MicroStrategy borrowed $205 million through a three-year term loan in March, which the company then used to buy more of the cryptocurrency. Thousands of Bitcoin are pledged as collateral, which must be valued at no less than $410 million. If Bitcoin drops to about $21,000, the company would need to pledge more collateral, according to an earnings conference call early this month.
On Tuesday, Saylor took to Twitter to assure investors, saying that MicroStrategy has an additional 115,109 Bitcoin the company can pledge to the loan. If Bitcoin fell below $3,562, the company could post other collateral, he wrote.
And then there’s the bonds. That includes $2.2 billion of debt from two convertible bonds and a junk bond. The debt matures between 2025 and 2028. At the end of March, MicroStrategy owned 129,218 Bitcoin. Those tokens would need to be trading above roughly $18,600 each to be able to fully pay off the principal in a firesale scenario — which, to be clear, is not necessarily what looms ahead for MicroStrategy.
The notes have no immediate triggers tied to the price of Bitcoin, allowing the company to ride out ups and downs. The first maturity hits in March 2025 for the $205 million loan. Then comes the $650 million convertible notes maturing in December 2025, which will need to be repaid if the stock price doesn’t recover. If those are still outstanding, the $500 million high-yield bond “springs” ahead to September 2025 — giving MicroStrategy a large pile of debt to pay back all at once.
MicroStrategy is essentially a levered Bitcoin play — its original software-development business doesn’t generate enough earnings to repay all the debt. The company has to rely on Bitcoin increasing in value to make its strategy work.

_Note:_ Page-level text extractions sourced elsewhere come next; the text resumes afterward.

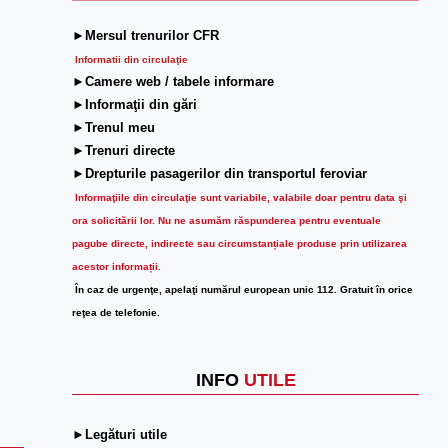
►Mersul trenurilor CFR
Informatii din circulaţie
►Camere web / tabele informare
►Informaţii din gări
►Trenul meu
►Trenuri directe
►Drepturile pasagerilor din transportul feroviar
Informaţiile din circulaţie sunt variabile, valabile doar pentru data şi
ora solicitării lor.
Nu ne asumăm răspunderea pentru eventuale
pagube directe, indirecte sau circumstanțiale produse prin utilizarea
acestor informații.
În caz de urgenţe, apelaţi numărul european unic 112. Gratuit în orice
reţea de telefonie.
INFO
UTILE
►Legături utile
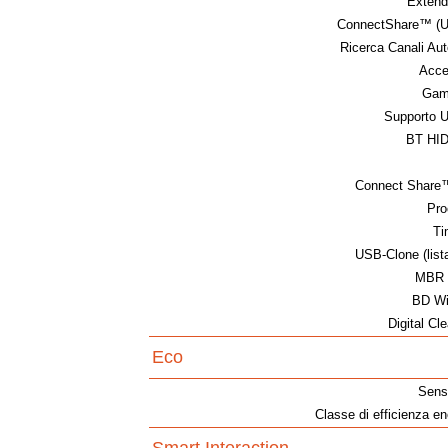
Exten
ConnectShare™ (U
Ricerca Canali Au
Acces
Gam
Supporto 
BT HID 
Connect Share
Pro
Ti
USB-Clone (lista
MBR 
BD Wi
Digital Cl
Eco
Sens
Classe di efficienza en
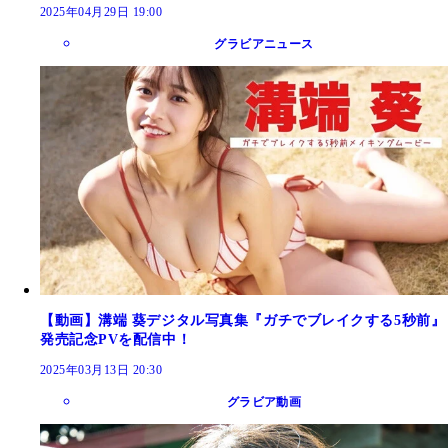
2025年04月29日 19:00
グラビアニュース
【動画】溝端 葵デジタル写真集『ガチでブレイクする5秒前』
発売記念PVを配信中！
2025年03月13日 20:30
グラビア動画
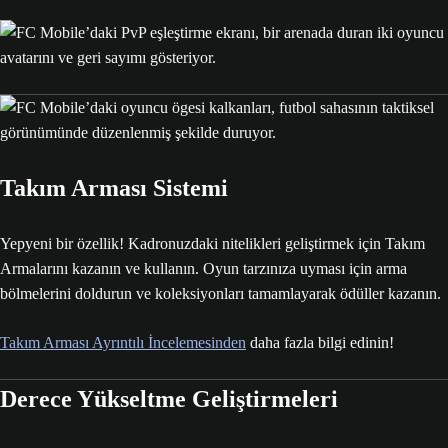
Takım Arması Sistemi
Yepyeni bir özellik! Kadronuzdaki nitelikleri geliştirmek için Takım
Armalarını kazanın ve kullanın. Oyun tarzınıza uyması için arma
bölmelerini doldurun ve koleksiyonları tamamlayarak ödüller kazanın.
Takım Arması Ayrıntılı İncelemesinden
daha fazla bilgi edinin!
Derece Yükseltme Geliştirmeleri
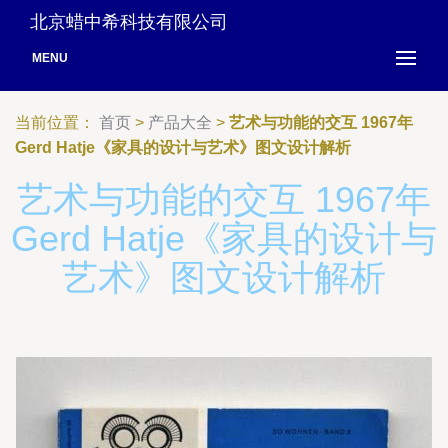
北京蜡中希科技有限公司
MENU
当前位置：
首页
>
产品大全
>
艺术与功能的交互 1967年
Gerd Hatje《家具的设计与艺术》图文设计解析
艺术与功能的交互 1967年
Gerd Hatje《家具的设计与
艺术》图文设计解析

Notably, that junk bond offers significant downside protection for investors — it’s secured by the company’s positive cash flow and software intellectual property plus the Bitcoin that it helped purchase, which made risk-averse debt investors more comfortable with buying the debt.
But even that business is seeing a hiccup. Revenue declined 2.9% to $119.3 million in the first quarter of 2022, the lowest quarterly revenue since MicroStrategy started its Bitcoin investment strategy in August 2020. It had posted modest revenue gains for four consecutive quarters in 2021.